LSU CheerleaderA central question LSU leaders have to ask is if Wade can be trusted, if indeed he disputes any claims about what he said. Sean Miller was able to survive the past year, but one wonders if a new revelation is about to sink him. LSU might not be in the exact same position as Arizona, but the larger fundamental reality is similar enough to appreciate from a distance. LSU is currently in a process of fact-finding. Alleva, as the athletic director, has to gain a complete understanding of the situation — as complete as humanly possible — and consult with university leaders and Wade. What LSU decision-makers gather from their internal inquiries needs to be solid and reliable, the kind of information which won’t be reopened a year from now if the program decides to stand by Wade much as Arizona stood by Miller.

If Miller is about to go down at Arizona due to a fresh and damning revelation in the coming weeks or months, this would change the calculus for LSU with Wade. No one needs to explain that.

The true complexity of this problem comes from this point: What if Miller doesn’t get pushed out, even while not being fully cleared? What if that limbo-like circumstance persists?

When talking about “the right thing to do,” many of us who follow college sports and college basketball in particular are impressed that LSU was willing to suspend Wade, even if only for a brief period of time.

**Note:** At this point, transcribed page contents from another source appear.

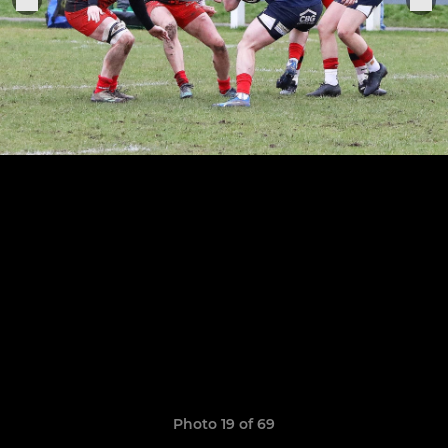
Photo 19 of 69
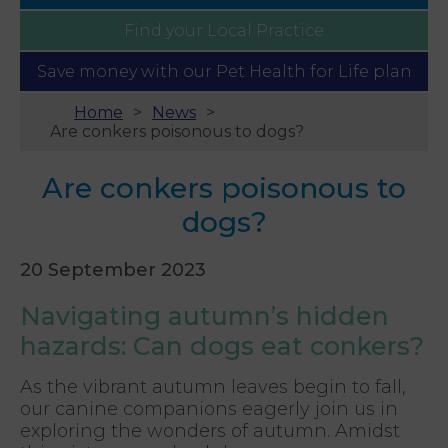
Find your
Local Practice
Save money with our
Pet Health for Life plan
Home
News
Are conkers poisonous to dogs?
Are conkers poisonous to
dogs?
20 September 2023
Navigating autumn’s hidden
hazards: Can dogs eat conkers?
As the vibrant autumn leaves begin to fall,
our canine companions eagerly join us in
exploring the wonders of autumn. Amidst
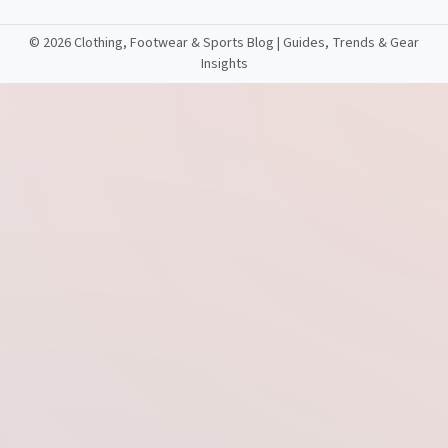
©
2026 Clothing, Footwear & Sports Blog | Guides, Trends & Gear
Insights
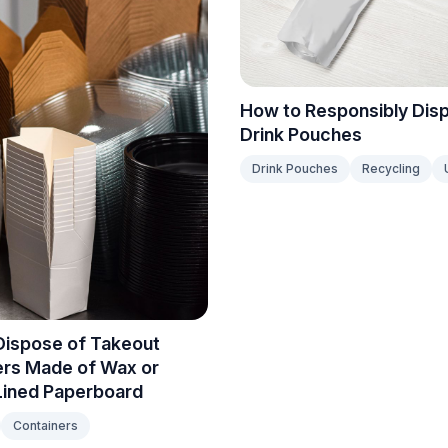
How to Responsibly Dis
Drink Pouches
Drink Pouches
Recycling
Dispose of Takeout
ers Made of Wax or
Lined Paperboard
Containers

LSU is the No. 1 seed at the SEC Tournament and about to get a top-three seed at the NCAA Tournament. When a program has a Final Four in its sights, it is easy to stonewall the NCAA or maintain tunnel vision and try to reach college basketball’s Holy Grail. Just pursue the glory this next month and worry about the future later. Final Four chances don’t come along every year at LSU.

Clearly, a lot of people would say that LSU did “the right thing” here.

Yet, I can just as easily understand a worldview and argument which say that LSU did the wrong thing.

LSU’s community of fans — people for whom a Final Four would be a big deal — would be deprived of a unique opportunity to go to Minneapolis in early April. LSU players who didn’t do anything wrong would be punished. Their parents and friends would also feel the sting of the program’s erosion and hardship. Bailing on Will Wade could be viewed as LSU not standing up for itself and for the ability to achieve everything it wants to achieve.

Look at North Carolina.

The Tar Heels took a confrontational approach toward the NCAA instead of an accommodating one.

Can anyone say this was “the wrong thing to do” PURELY from a standpoint of self-interest and material gain?

It might have been wrong as a matter of ethics or principle — one can debate that all day long — but North Carolina men’s basketball escaped punishment and is pursuing another Final Four berth of its own this March. Resisting the NCAA paid off handsomely. This forms the basis for a perfectly acceptable — if debatable — argument that LSU needed to dig in its heels instead of suspending Will Wade.

What is right? What is wrong? The answers depend on what you think and where you come from… and they certainly aren’t as easy to resolve as one might first think in the ongoing story of Will Wade at LSU.